## Exercise input:
Start of Block

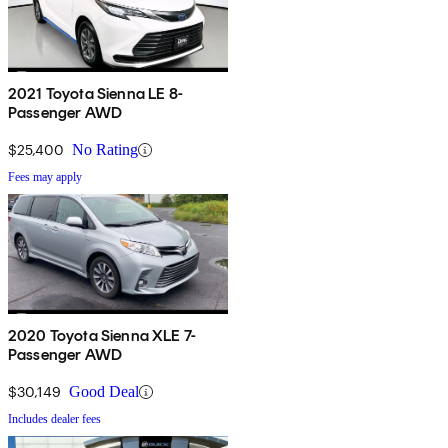
2021 Toyota Sienna LE 8-
Passenger AWD
$25,400
No Rating
Fees may apply
2020 Toyota Sienna XLE 7-
Passenger AWD
$30,149
Good Deal
Includes dealer fees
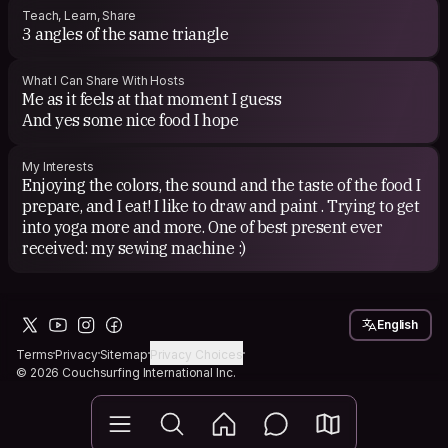
Teach, Learn, Share
3 angles of the same triangle
What I Can Share With Hosts
Me as it feels at that moment I guess
And yes some nice food I hope
My Interests
Enjoying the colors, the sound and the taste of the food I
prepare, and I eat! I like to draw and paint . Trying to get
into yoga more and more. One of best present ever
English
Terms
Privacy
Sitemap
Privacy Choices
© 2026 Couchsurfing International Inc.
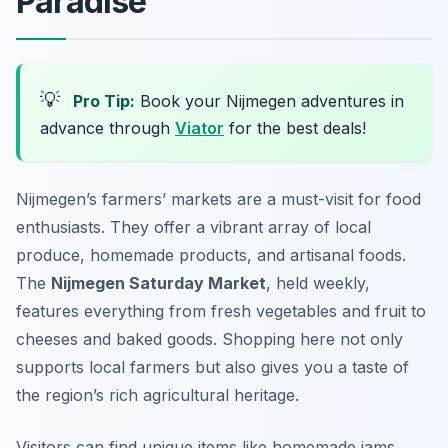
Paradise
💡
Pro Tip:
Book your Nijmegen adventures in
advance through
Viator
for the best deals!
Nijmegen’s farmers’ markets are a must-visit for food
enthusiasts. They offer a vibrant array of local
produce, homemade products, and artisanal foods.
The
Nijmegen Saturday Market
, held weekly,
features everything from fresh vegetables and fruit to
cheeses and baked goods. Shopping here not only
supports local farmers but also gives you a taste of
the region’s rich agricultural heritage.
Visitors can find unique items like homemade jams,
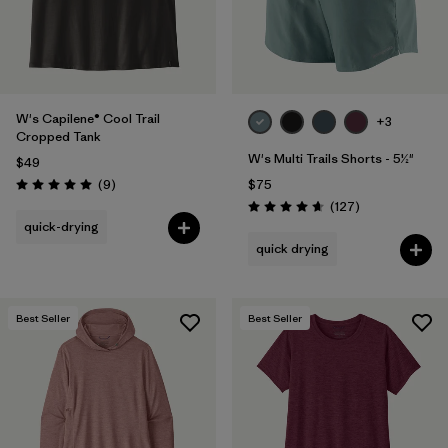
W's Capilene® Cool Trail
+3
Cropped Tank
W's Multi Trails Shorts - 5½"
$49
Reviews
(9
)
$75
Rating: 5.0 / 5
Reviews
(127
)
Rating: 4.7 / 5
quick-drying
quick drying
Best Seller
Best Seller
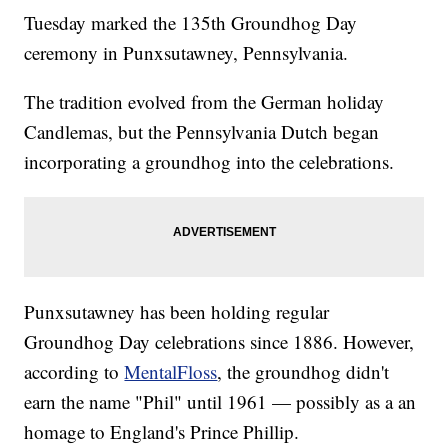
Tuesday marked the 135th Groundhog Day
ceremony in Punxsutawney, Pennsylvania.
The tradition evolved from the German holiday
Candlemas, but the Pennsylvania Dutch began
incorporating a groundhog into the celebrations.
Punxsutawney has been holding regular
Groundhog Day celebrations since 1886. However,
according to
MentalFloss
, the groundhog didn't
earn the name "Phil" until 1961 — possibly as a an
homage to England's Prince Phillip.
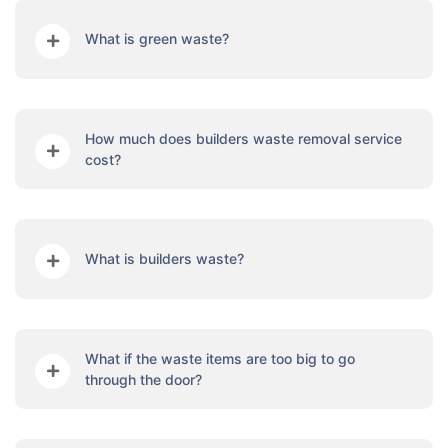
What is green waste?
How much does builders waste removal service
cost?
What is builders waste?
What if the waste items are too big to go
through the door?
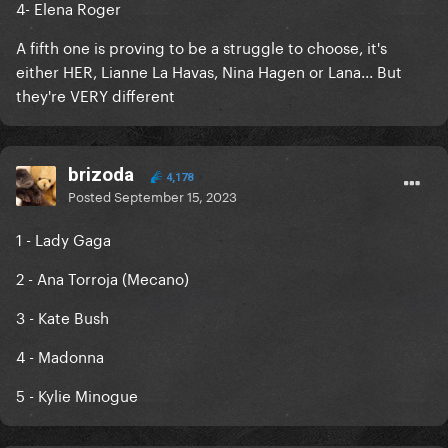
4- Elena Roger
A fifth one is proving to be a struggle to choose, it's
either HER, Lianne La Havas, Nina Hagen or Lana... But
they're VERY different
brizoda
4,178
Posted
September 15, 2023
1 - Lady Gaga
2 - Ana Torroja (Mecano)
3 - Kate Bush
4 - Madonna
5 - Kylie Minogue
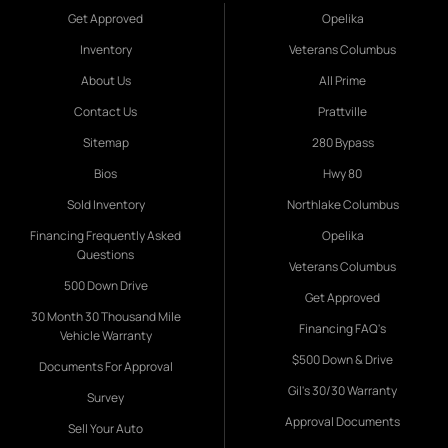
Get Approved
Opelika
Inventory
Veterans Columbus
About Us
All Prime
Contact Us
Prattville
Sitemap
280 Bypass
Bios
Hwy 80
Sold Inventory
Northlake Columbus
Financing Frequently Asked
Opelika
Questions
Veterans Columbus
500 Down Drive
Get Approved
30 Month 30 Thousand Mile
Financing FAQ's
Vehicle Warranty
$500 Down & Drive
Documents For Approval
Gil's 30/30 Warranty
Survey
Approval Documents
Sell Your Auto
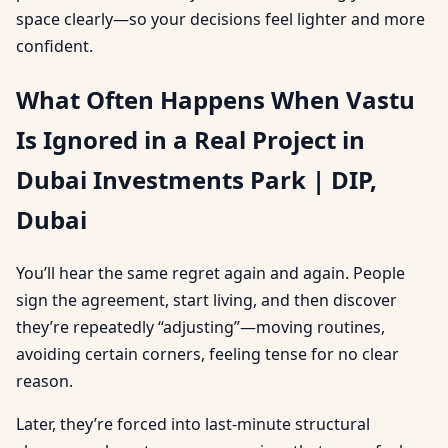
space clearly—so your decisions feel lighter and more
confident.
What Often Happens When Vastu
Is Ignored in a Real Project in
Dubai Investments Park | DIP,
Dubai
You’ll hear the same regret again and again. People
sign the agreement, start living, and then discover
they’re repeatedly “adjusting”—moving routines,
avoiding certain corners, feeling tense for no clear
reason.
Later, they’re forced into last-minute structural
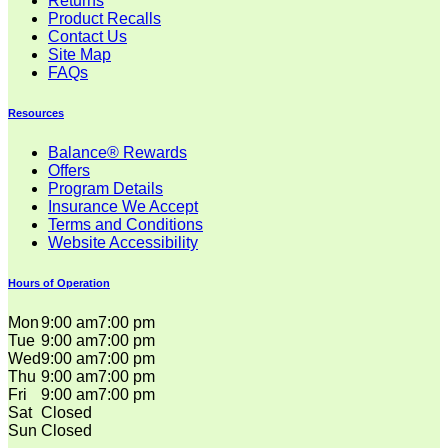
Returns
Product Recalls
Contact Us
Site Map
FAQs
Resources
Balance® Rewards
Offers
Program Details
Insurance We Accept
Terms and Conditions
Website Accessibility
Hours of Operation
Mon
9:00 am
7:00 pm
Tue
9:00 am
7:00 pm
Wed
9:00 am
7:00 pm
Thu
9:00 am
7:00 pm
Fri
9:00 am
7:00 pm
Sat
Closed
Sun
Closed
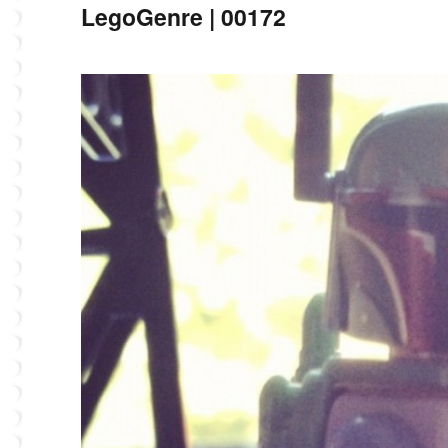
LegoGenre | 00172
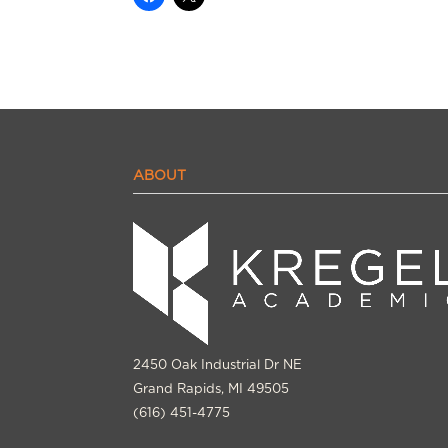
ABOUT
2450 Oak Industrial Dr NE
Grand Rapids, MI 49505
(616) 451-4775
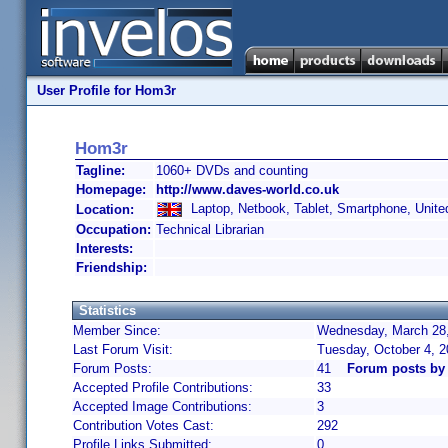
User Profile for Hom3r
Hom3r
Tagline:
1060+ DVDs and counting
Homepage:
http://www.daves-world.co.uk
Laptop, Netbook, Tablet, Smartphone, Unit
Location:
Occupation:
Technical Librarian
Interests:
Friendship:
Statistics
Member Since:
Wednesday, March 28,
Last Forum Visit:
Tuesday, October 4, 
Forum Posts:
41
Forum posts by
Accepted Profile Contributions:
33
Accepted Image Contributions:
3
Contribution Votes Cast:
292
Profile Links Submitted:
0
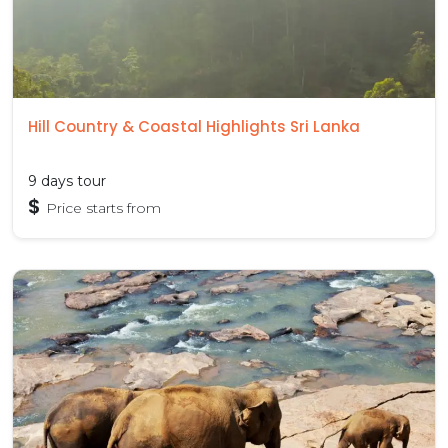
Hill Country & Coastal Highlights Sri Lanka
9 days tour
$
Price starts from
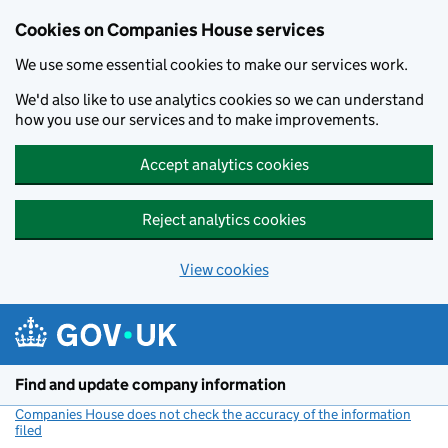
Cookies on Companies House services
We use some essential cookies to make our services work.
We'd also like to use analytics cookies so we can understand
how you use our services and to make improvements.
Accept analytics cookies
Reject analytics cookies
View cookies
Skip to main content
Find and update company information
Companies House does not check the accuracy of the information
filed
(link opens a new window)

End of Block

## What to work on:
Without the pictures, please reproduce each line of the listing above exactly, from the first one through the line bearing "Privacy Choices".

## Reply to the exercise:
2021 Toyota Sienna LE 8-
Passenger AWD
$25,400
No Rating
Fees may apply
2020 Toyota Sienna XLE 7-
Passenger AWD
$30,149
Good Deal
Includes dealer fees
Teach, Learn, Share
3 angles of the same triangle
What I Can Share With Hosts
Me as it feels at that moment I guess
And yes some nice food I hope
My Interests
Enjoying the colors, the sound and the taste of the food I
prepare, and I eat! I like to draw and paint . Trying to get
into yoga more and more. One of best present ever
English
Terms
Privacy
Sitemap
Privacy Choices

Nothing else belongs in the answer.